Today we speak with Marci Weisler, mentor at Women Innovate Mobile, the first startup accelerator to focus its investment strategy on mobile-first female led startup ventures.
Marci is the COO of EachScape and an accomplished digital executive with over 15 years of experience growing online businesses. She holds an MBA from Columbia Business School and a BA from Cornell University.
What’s the worst mistake a founder can make?
There are so many mistakes that a founder can make. One of the biggest ones I’ve seen is that the founder sees everything that needs to happen for her dream to become a reality, but she has not examined it at a granular level to know all the resources/timeline it will take. Along this vein, some founders fail to communicate the details well to their team, and assume that everyone is on board and understands what’s expected of them, but, in reality, it has not been clearly articulated. This leads to a difference between the expectation and the deliverable.
What’s the most common startup error?
Trying to bite off too much with a limited set of resources. Prioritize. And then cut your to-do list to the top handful
What does “fail fast” mean to you?
If you see something not working, acknowledge and address it quickly. Make changes that need to be made in personnel, direction, strategy. If you set a definitive timeline when results should show, and at that point you are seeing different outcomes, you need to react and reset. It’s not always failing,; it’s adapting, adjusting and rethinking.
If you could fix one thing in the startup eco-system right now, what would it be?
I think there’s a general perception, particularly among those who have watched the startup world but have not been part, that success is rampant and comes easily. Startups can be fun and great, but they are hard work. Perseverance, execution and timing are important. Many more startups fail than succeed, and that’s a reality check that people need to have. Go into it knowing it’s your biggest challenge and that you need to not only have a great idea, but also great execution at the right time.
What should startups be focusing on in 2013?
There are so many opportunities right now. As a longtime mobile person (way before smartphones), I’m excited that mobile is now embedded in the landscape. The business model really needs to evolve, but I am excited that mobile touches all. Whether it’s standalone or a component of something, consumer-facing or enterprise, there’s a real opportunity to tap the fact that the market is here and there are many needs that have to be solved.
When’s the right time to seek funding?
For most companies, it should be once you’ve gotten results from proof of concept, clear interest by the market, and chance for a real business. You want enough under your belt so that you get both the funding and the valuation that you need. Also, realize funding is a time-consuming activity, so you need to be sure that your product is there or that you have someone you trust – perhaps a co-founder – focused on the day-to-day while you’re out fundraising. If you don’t have that, then the timing is not right.
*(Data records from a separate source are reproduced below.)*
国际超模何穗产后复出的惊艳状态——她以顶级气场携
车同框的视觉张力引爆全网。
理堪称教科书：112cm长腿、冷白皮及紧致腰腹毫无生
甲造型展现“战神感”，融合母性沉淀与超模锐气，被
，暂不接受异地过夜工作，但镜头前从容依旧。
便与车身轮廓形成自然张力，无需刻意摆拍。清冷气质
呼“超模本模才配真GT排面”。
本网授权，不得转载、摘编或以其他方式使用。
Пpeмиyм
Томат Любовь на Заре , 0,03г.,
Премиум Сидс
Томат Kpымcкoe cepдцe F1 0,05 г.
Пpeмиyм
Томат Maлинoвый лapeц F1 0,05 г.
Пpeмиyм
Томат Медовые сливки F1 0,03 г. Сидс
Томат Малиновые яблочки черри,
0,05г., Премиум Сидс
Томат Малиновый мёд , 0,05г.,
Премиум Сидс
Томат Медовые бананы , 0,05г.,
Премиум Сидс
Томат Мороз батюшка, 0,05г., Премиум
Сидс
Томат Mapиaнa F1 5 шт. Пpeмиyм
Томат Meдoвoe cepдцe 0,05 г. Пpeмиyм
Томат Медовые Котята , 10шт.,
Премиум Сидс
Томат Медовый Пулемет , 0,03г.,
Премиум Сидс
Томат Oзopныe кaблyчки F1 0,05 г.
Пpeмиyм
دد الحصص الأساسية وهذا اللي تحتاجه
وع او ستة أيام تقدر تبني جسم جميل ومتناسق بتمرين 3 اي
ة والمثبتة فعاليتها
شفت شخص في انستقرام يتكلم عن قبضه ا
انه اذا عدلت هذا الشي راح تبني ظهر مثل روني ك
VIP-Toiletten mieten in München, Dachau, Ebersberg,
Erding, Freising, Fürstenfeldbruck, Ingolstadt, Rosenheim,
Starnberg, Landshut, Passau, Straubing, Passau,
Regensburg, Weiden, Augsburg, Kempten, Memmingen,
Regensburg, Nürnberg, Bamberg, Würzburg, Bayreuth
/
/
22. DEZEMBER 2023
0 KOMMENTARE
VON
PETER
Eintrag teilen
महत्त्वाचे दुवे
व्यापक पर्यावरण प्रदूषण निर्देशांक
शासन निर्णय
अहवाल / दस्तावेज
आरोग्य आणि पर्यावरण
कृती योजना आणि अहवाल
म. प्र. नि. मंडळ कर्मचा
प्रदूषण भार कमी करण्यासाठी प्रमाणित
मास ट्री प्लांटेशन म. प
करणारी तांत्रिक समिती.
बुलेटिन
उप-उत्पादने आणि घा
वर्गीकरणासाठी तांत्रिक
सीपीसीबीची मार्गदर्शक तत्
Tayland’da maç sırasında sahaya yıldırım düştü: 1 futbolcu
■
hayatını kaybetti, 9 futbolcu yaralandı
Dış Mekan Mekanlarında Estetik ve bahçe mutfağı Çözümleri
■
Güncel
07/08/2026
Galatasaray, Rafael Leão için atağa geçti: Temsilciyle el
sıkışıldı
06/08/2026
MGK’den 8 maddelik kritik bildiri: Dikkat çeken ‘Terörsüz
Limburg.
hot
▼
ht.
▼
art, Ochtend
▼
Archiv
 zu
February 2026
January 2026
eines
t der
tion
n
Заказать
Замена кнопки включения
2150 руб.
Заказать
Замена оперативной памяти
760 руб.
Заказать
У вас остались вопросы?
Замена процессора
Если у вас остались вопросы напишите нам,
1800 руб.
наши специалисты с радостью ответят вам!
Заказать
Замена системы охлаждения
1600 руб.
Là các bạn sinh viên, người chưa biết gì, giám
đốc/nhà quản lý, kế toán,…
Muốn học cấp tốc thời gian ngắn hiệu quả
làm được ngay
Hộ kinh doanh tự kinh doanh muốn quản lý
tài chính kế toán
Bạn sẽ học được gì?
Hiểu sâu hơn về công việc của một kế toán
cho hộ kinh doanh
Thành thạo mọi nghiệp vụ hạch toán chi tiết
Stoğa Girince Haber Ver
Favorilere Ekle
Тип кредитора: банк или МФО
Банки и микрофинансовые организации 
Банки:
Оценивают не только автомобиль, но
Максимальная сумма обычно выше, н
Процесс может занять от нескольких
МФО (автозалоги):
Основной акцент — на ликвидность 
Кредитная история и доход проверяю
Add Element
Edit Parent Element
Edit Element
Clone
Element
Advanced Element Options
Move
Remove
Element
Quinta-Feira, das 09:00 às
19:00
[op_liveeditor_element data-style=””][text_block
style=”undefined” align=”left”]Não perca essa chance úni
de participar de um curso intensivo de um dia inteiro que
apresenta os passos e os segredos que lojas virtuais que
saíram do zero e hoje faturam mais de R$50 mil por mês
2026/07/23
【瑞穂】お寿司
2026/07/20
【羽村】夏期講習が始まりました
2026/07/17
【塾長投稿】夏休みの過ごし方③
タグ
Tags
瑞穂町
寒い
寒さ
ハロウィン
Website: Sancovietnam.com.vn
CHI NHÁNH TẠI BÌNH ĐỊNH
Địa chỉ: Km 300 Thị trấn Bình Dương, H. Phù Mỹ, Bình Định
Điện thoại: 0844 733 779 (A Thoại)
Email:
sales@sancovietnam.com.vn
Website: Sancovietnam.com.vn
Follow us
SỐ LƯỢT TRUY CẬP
Best advice you’ve ever gotten?
Don’t be afraid of the unknown. Change is constant. If you’re looking for routine, if you’re looking for a clear path, then the startup world is not for you. In today’s world, there’s very little certainty, but it’s exponential greater when you’re in startupland.
Guess who’s coming for dinner…who would be your dream dinner guest(s) and why?
Wow, this one is tough, and it’s hard to narrow down. I’d be honored to have dinner with Nick Kristof. His global perspective on offering women opportunities that can change the world is amazing, both in third world countries and in the first world, too. His emphasis on education and its contribution to women in business and starting businesses is superb, and he also recognizes how established businesses can change policies and behavior to drive women to more leadership positions.